Climate change has been linked to a variety of problems across the globe, but new research suggests it may even play a role in the development of human conflicts.

Researchers believe the drought that occurred in Syria between 2006 and 2010 was linked to man-made climate change, and helped fuel the 2011 Syrian uprising, the Earth Institute at Columbia University reported. The conflict has now evolved into a multinational war that has taken at least 200,000 lives. The drought (which was the worst in recorded history for the region) forced dispossessed farmers off their land and into cities, where the uprisings began.

"We're not saying the drought caused the war," said Richard Seager, a climate scientist at Columbia University's Lamont-Doherty Earth Observatory who coauthored the study. "We're saying that added to all the other stressors, it helped kick things over the threshold into open conflict. And a drought of that severity was made much more likely by the ongoing human-driven drying of that region."

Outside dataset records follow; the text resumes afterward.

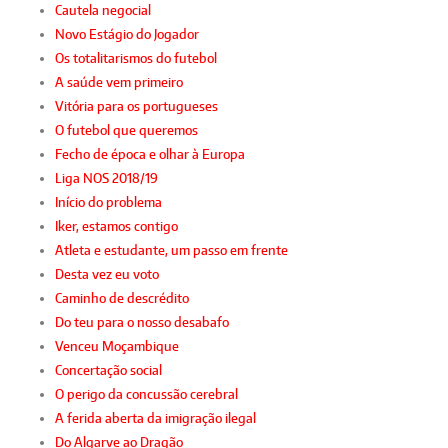
Cautela negocial
Novo Estágio do Jogador
Os totalitarismos do futebol
A saúde vem primeiro
Vitória para os portugueses
O futebol que queremos
Fecho de época e olhar à Europa
Liga NOS 2018/19
Início do problema
Iker, estamos contigo
Atleta e estudante, um passo em frente
Desta vez eu voto
Caminho de descrédito
Do teu para o nosso desabafo
Venceu Moçambique
Concertação social
O perigo da concussão cerebral
A ferida aberta da imigração ilegal
Do Algarve ao Dragão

The recent findings combined climate, social and economic data, in what may be the first close look at the link between changes in climate and social unrest. The drought primarily affected the Fertile Crescent, which has seen warming of about 2 degrees Fahrenheit since the year 1900 as well as a significant reduction in wet-season precipitation. The changes are in line with models of human-influenced global warming, and are not believed to be attributed to natural variability.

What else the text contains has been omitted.